--- MATERIAL FOR THIS TASK ---

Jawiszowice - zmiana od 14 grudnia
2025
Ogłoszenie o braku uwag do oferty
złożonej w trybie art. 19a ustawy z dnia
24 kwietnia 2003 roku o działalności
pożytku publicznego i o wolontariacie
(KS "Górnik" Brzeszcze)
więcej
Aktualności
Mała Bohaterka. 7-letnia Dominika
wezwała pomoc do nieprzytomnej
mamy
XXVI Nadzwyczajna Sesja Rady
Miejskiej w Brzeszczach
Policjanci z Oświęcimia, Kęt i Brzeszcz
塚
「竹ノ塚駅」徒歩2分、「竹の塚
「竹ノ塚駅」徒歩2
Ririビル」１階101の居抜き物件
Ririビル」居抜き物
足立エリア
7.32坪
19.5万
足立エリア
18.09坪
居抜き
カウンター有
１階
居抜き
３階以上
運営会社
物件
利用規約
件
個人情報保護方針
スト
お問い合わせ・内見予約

---
--- MATERIAL FOR THIS TASK ---

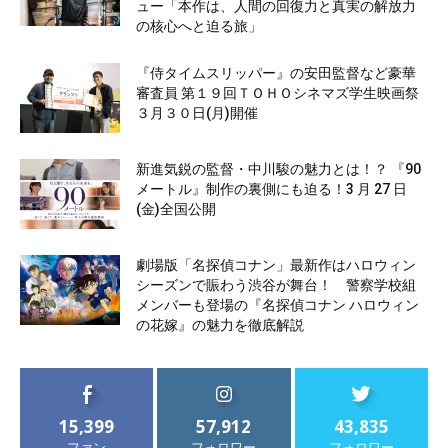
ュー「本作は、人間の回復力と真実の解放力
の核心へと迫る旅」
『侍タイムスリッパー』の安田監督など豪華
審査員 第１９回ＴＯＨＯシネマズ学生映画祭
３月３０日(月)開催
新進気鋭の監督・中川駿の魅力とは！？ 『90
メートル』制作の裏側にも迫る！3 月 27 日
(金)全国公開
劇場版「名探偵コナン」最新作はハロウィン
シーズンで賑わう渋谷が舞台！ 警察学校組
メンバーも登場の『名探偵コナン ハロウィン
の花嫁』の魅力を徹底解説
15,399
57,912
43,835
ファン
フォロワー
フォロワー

---
--- MATERIAL FOR THIS TASK ---

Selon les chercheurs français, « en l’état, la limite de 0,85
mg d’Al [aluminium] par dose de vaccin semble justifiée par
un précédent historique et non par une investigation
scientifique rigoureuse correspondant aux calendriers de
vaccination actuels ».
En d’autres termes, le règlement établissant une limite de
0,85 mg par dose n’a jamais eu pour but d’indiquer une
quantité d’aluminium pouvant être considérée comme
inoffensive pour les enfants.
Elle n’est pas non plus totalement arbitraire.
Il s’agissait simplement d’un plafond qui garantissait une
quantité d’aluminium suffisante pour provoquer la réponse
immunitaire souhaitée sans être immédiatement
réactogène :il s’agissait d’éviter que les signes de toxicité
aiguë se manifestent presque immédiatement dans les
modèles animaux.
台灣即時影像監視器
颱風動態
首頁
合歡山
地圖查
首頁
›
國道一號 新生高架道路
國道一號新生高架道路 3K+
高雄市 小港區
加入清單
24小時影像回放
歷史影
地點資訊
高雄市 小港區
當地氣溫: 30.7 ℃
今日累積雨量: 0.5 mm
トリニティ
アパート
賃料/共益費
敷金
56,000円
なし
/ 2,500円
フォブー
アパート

---

One stretch of the lines above is wanted, from the line that contains "Jawiszowice - zmiana od 14 grudnia" through the line that contains "お問い合わせ・内見予約". Output it exactly.

Jawiszowice - zmiana od 14 grudnia
2025
Ogłoszenie o braku uwag do oferty
złożonej w trybie art. 19a ustawy z dnia
24 kwietnia 2003 roku o działalności
pożytku publicznego i o wolontariacie
(KS "Górnik" Brzeszcze)
więcej
Aktualności
Mała Bohaterka. 7-letnia Dominika
wezwała pomoc do nieprzytomnej
mamy
XXVI Nadzwyczajna Sesja Rady
Miejskiej w Brzeszczach
Policjanci z Oświęcimia, Kęt i Brzeszcz
塚
「竹ノ塚駅」徒歩2分、「竹の塚
「竹ノ塚駅」徒歩2
Ririビル」１階101の居抜き物件
Ririビル」居抜き物
足立エリア
7.32坪
19.5万
足立エリア
18.09坪
居抜き
カウンター有
１階
居抜き
３階以上
運営会社
物件
利用規約
件
個人情報保護方針
スト
お問い合わせ・内見予約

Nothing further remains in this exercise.